=== WHAT TO DO ===
Skipping each picture, output the entries exactly as they stand below.

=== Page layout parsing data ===

╔══

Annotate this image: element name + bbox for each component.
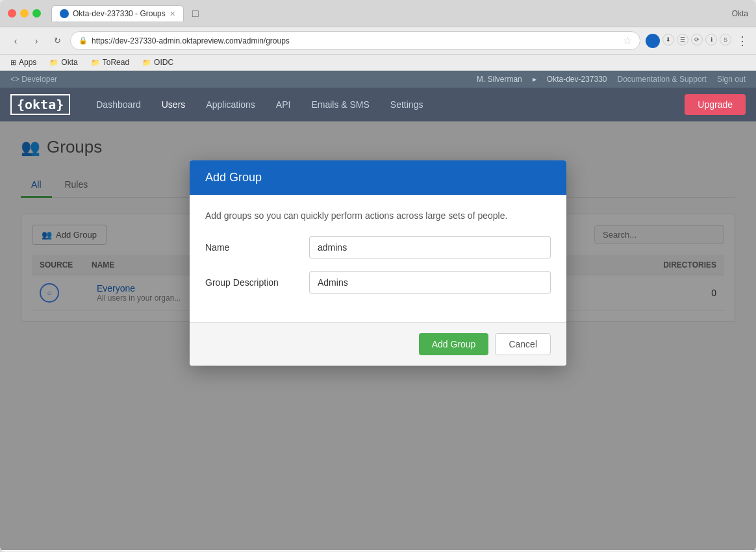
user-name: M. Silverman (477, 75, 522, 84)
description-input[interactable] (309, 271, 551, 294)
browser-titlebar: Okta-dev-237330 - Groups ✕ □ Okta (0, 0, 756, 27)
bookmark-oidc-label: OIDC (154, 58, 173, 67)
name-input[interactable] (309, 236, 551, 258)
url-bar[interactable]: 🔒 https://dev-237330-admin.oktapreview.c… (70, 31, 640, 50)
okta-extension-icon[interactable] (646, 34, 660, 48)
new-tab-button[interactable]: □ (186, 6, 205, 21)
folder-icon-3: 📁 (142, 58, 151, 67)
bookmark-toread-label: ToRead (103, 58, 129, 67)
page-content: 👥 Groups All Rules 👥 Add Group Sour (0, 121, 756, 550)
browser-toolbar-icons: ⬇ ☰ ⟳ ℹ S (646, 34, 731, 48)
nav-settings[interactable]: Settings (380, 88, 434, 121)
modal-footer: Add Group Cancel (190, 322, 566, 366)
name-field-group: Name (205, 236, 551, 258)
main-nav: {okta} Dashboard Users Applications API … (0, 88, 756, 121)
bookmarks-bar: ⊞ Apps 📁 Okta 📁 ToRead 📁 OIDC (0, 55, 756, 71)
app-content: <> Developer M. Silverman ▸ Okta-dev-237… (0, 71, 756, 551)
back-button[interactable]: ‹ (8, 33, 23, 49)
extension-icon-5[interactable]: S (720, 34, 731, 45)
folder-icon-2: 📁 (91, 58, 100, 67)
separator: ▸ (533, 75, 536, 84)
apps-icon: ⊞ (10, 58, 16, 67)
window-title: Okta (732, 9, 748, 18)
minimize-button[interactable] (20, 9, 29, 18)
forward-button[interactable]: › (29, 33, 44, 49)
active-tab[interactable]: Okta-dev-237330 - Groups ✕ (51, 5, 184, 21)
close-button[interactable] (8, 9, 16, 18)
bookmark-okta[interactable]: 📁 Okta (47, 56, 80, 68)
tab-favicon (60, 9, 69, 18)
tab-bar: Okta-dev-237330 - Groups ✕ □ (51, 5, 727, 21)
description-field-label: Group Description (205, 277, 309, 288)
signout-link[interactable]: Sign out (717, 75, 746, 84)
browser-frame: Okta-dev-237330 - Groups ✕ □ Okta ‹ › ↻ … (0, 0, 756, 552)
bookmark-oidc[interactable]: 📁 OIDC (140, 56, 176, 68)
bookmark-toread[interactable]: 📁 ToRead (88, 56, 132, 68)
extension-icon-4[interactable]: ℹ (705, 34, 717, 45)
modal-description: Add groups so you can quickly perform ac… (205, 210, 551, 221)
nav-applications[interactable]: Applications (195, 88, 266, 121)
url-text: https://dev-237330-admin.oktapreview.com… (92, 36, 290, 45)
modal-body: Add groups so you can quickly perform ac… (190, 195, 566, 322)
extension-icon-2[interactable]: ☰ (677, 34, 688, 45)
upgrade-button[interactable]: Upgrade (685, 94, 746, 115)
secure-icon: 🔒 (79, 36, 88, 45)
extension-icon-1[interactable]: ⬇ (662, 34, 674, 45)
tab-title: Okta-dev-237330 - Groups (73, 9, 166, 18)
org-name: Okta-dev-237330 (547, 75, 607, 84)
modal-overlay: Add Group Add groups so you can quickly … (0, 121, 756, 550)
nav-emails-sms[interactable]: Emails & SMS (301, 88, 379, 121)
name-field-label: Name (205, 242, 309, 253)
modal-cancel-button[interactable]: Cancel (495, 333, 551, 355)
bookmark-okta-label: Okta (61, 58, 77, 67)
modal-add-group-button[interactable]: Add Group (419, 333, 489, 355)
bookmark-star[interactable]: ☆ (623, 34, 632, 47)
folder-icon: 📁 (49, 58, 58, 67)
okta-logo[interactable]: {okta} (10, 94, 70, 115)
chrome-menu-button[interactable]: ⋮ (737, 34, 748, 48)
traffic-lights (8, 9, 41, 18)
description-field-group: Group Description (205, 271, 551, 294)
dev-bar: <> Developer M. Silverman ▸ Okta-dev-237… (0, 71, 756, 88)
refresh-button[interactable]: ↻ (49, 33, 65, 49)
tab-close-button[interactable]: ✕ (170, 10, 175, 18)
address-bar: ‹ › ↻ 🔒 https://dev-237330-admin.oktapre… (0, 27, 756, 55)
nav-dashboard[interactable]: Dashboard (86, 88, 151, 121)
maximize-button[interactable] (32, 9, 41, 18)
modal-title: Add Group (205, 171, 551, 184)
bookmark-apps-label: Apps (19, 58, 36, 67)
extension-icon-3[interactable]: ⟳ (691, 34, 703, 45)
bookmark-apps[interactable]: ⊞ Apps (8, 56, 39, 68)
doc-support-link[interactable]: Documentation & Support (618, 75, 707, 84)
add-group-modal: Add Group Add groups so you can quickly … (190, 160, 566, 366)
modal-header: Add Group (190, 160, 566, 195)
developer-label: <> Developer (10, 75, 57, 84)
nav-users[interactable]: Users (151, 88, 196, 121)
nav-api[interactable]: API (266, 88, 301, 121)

╚══

=== OUTPUT FOR THIS EXERCISE ===
Annotate this image: element name + bbox for each component.
user-name: M. Silverman (477, 75, 522, 84)
description-input[interactable] (309, 271, 551, 294)
browser-titlebar: Okta-dev-237330 - Groups ✕ □ Okta (0, 0, 756, 27)
bookmark-oidc-label: OIDC (154, 58, 173, 67)
name-input[interactable] (309, 236, 551, 258)
url-bar[interactable]: 🔒 https://dev-237330-admin.oktapreview.c… (70, 31, 640, 50)
okta-extension-icon[interactable] (646, 34, 660, 48)
new-tab-button[interactable]: □ (186, 6, 205, 21)
folder-icon-3: 📁 (142, 58, 151, 67)
bookmark-toread-label: ToRead (103, 58, 129, 67)
page-content: 👥 Groups All Rules 👥 Add Group Sour (0, 121, 756, 550)
browser-toolbar-icons: ⬇ ☰ ⟳ ℹ S (646, 34, 731, 48)
nav-settings[interactable]: Settings (380, 88, 434, 121)
modal-footer: Add Group Cancel (190, 322, 566, 366)
name-field-group: Name (205, 236, 551, 258)
main-nav: {okta} Dashboard Users Applications API … (0, 88, 756, 121)
bookmarks-bar: ⊞ Apps 📁 Okta 📁 ToRead 📁 OIDC (0, 55, 756, 71)
app-content: <> Developer M. Silverman ▸ Okta-dev-237… (0, 71, 756, 551)
back-button[interactable]: ‹ (8, 33, 23, 49)
extension-icon-5[interactable]: S (720, 34, 731, 45)
folder-icon-2: 📁 (91, 58, 100, 67)
separator: ▸ (533, 75, 536, 84)
apps-icon: ⊞ (10, 58, 16, 67)
window-title: Okta (732, 9, 748, 18)
minimize-button[interactable] (20, 9, 29, 18)
forward-button[interactable]: › (29, 33, 44, 49)
active-tab[interactable]: Okta-dev-237330 - Groups ✕ (51, 5, 184, 21)
close-button[interactable] (8, 9, 16, 18)
bookmark-okta[interactable]: 📁 Okta (47, 56, 80, 68)
tab-favicon (60, 9, 69, 18)
tab-bar: Okta-dev-237330 - Groups ✕ □ (51, 5, 727, 21)
description-field-label: Group Description (205, 277, 309, 288)
signout-link[interactable]: Sign out (717, 75, 746, 84)
browser-frame: Okta-dev-237330 - Groups ✕ □ Okta ‹ › ↻ … (0, 0, 756, 552)
bookmark-oidc[interactable]: 📁 OIDC (140, 56, 176, 68)
bookmark-toread[interactable]: 📁 ToRead (88, 56, 132, 68)
extension-icon-4[interactable]: ℹ (705, 34, 717, 45)
modal-description: Add groups so you can quickly perform ac… (205, 210, 551, 221)
nav-applications[interactable]: Applications (195, 88, 266, 121)
url-text: https://dev-237330-admin.oktapreview.com… (92, 36, 290, 45)
modal-body: Add groups so you can quickly perform ac… (190, 195, 566, 322)
extension-icon-2[interactable]: ☰ (677, 34, 688, 45)
upgrade-button[interactable]: Upgrade (685, 94, 746, 115)
secure-icon: 🔒 (79, 36, 88, 45)
extension-icon-1[interactable]: ⬇ (662, 34, 674, 45)
tab-title: Okta-dev-237330 - Groups (73, 9, 166, 18)
org-name: Okta-dev-237330 (547, 75, 607, 84)
modal-overlay: Add Group Add groups so you can quickly … (0, 121, 756, 550)
nav-emails-sms[interactable]: Emails & SMS (301, 88, 379, 121)
name-field-label: Name (205, 242, 309, 253)
modal-cancel-button[interactable]: Cancel (495, 333, 551, 355)
bookmark-okta-label: Okta (61, 58, 77, 67)
modal-add-group-button[interactable]: Add Group (419, 333, 489, 355)
bookmark-star[interactable]: ☆ (623, 34, 632, 47)
folder-icon: 📁 (49, 58, 58, 67)
okta-logo[interactable]: {okta} (10, 94, 70, 115)
chrome-menu-button[interactable]: ⋮ (737, 34, 748, 48)
traffic-lights (8, 9, 41, 18)
description-field-group: Group Description (205, 271, 551, 294)
dev-bar: <> Developer M. Silverman ▸ Okta-dev-237… (0, 71, 756, 88)
refresh-button[interactable]: ↻ (49, 33, 65, 49)
tab-close-button[interactable]: ✕ (170, 10, 175, 18)
address-bar: ‹ › ↻ 🔒 https://dev-237330-admin.oktapre… (0, 27, 756, 55)
nav-dashboard[interactable]: Dashboard (86, 88, 151, 121)
maximize-button[interactable] (32, 9, 41, 18)
modal-title: Add Group (205, 171, 551, 184)
bookmark-apps-label: Apps (19, 58, 36, 67)
extension-icon-3[interactable]: ⟳ (691, 34, 703, 45)
bookmark-apps[interactable]: ⊞ Apps (8, 56, 39, 68)
doc-support-link[interactable]: Documentation & Support (618, 75, 707, 84)
add-group-modal: Add Group Add groups so you can quickly … (190, 160, 566, 366)
modal-header: Add Group (190, 160, 566, 195)
developer-label: <> Developer (10, 75, 57, 84)
nav-users[interactable]: Users (151, 88, 196, 121)
nav-api[interactable]: API (266, 88, 301, 121)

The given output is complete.